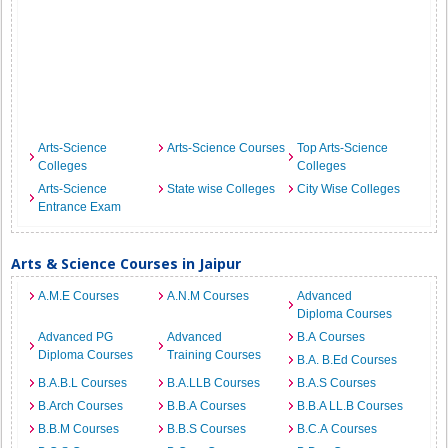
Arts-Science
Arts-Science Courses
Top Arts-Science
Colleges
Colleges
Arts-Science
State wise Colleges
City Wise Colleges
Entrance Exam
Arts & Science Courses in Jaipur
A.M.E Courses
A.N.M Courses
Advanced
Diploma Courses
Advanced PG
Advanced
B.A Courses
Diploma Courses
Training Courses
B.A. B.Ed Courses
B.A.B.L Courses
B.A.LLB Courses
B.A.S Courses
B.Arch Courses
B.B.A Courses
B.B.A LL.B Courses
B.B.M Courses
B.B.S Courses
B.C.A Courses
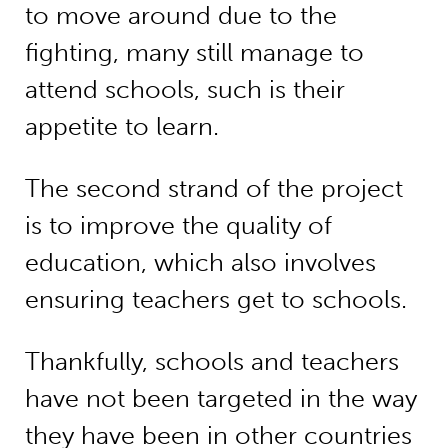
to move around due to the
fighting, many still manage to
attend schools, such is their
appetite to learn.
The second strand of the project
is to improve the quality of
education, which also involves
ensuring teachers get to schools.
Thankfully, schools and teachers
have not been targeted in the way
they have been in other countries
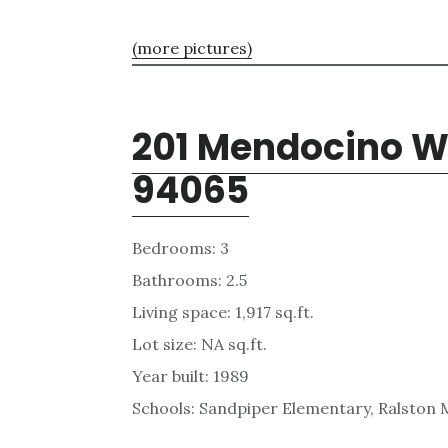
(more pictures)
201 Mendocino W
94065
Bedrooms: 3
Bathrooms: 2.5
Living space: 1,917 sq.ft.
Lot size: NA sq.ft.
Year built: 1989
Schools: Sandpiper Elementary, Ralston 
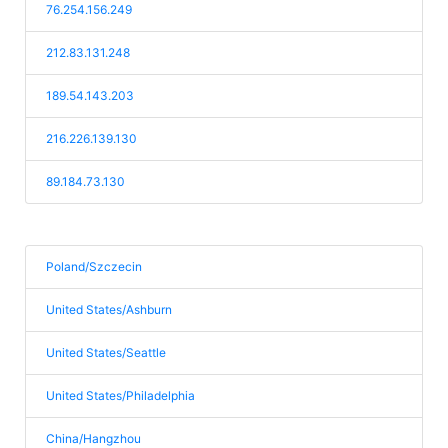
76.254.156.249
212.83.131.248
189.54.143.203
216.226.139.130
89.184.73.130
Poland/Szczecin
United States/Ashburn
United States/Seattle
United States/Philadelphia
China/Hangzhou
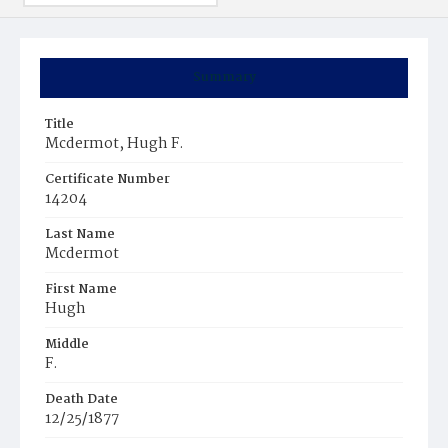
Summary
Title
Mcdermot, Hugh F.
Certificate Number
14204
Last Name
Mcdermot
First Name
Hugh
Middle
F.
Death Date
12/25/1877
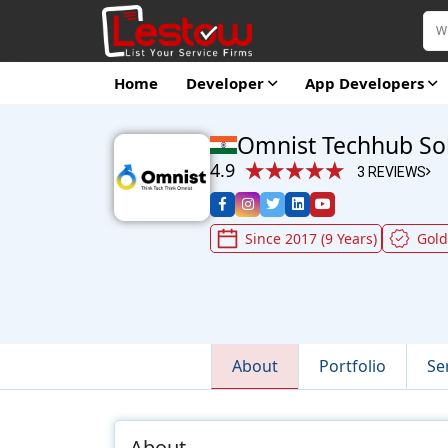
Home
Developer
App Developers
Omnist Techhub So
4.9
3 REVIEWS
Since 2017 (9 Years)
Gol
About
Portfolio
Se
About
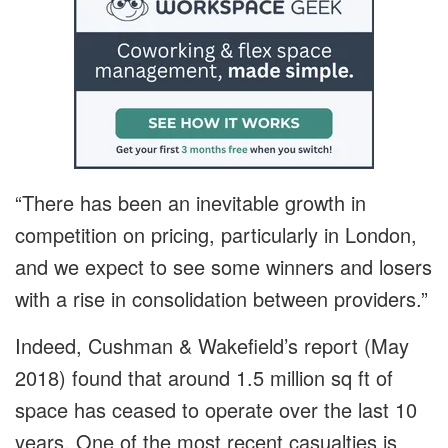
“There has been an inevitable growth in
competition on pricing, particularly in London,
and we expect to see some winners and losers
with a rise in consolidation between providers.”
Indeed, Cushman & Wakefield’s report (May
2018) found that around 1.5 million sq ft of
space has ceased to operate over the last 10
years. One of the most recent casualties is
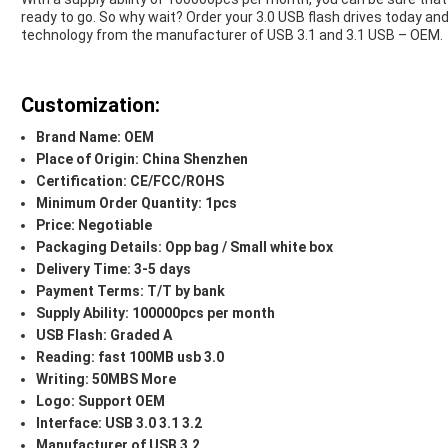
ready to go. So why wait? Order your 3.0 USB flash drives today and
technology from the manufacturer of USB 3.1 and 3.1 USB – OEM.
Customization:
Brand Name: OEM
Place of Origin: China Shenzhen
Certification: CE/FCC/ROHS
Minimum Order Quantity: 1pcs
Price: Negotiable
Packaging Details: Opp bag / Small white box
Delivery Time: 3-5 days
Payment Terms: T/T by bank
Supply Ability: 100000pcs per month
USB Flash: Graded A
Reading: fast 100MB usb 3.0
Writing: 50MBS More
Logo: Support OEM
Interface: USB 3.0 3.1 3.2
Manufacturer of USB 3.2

- - - - - - -

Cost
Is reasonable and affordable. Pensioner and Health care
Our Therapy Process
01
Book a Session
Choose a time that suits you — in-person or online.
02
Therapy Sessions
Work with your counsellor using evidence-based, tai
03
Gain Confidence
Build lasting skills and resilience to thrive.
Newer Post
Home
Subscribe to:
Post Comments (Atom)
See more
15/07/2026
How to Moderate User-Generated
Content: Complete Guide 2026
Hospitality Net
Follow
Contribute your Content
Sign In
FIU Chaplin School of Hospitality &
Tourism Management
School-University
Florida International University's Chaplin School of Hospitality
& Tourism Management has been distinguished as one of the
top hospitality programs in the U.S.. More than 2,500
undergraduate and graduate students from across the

- - - - - - -

What you have to do:
Above is a listing; print exactly its lines from the one with "Build lasting skills" through the one with "undergraduate and graduate", and no other lines.

Result:
Build lasting skills and resilience to thrive.
Newer Post
Home
Subscribe to:
Post Comments (Atom)
See more
15/07/2026
How to Moderate User-Generated
Content: Complete Guide 2026
Hospitality Net
Follow
Contribute your Content
Sign In
FIU Chaplin School of Hospitality &
Tourism Management
School-University
Florida International University's Chaplin School of Hospitality
& Tourism Management has been distinguished as one of the
top hospitality programs in the U.S.. More than 2,500
undergraduate and graduate students from across the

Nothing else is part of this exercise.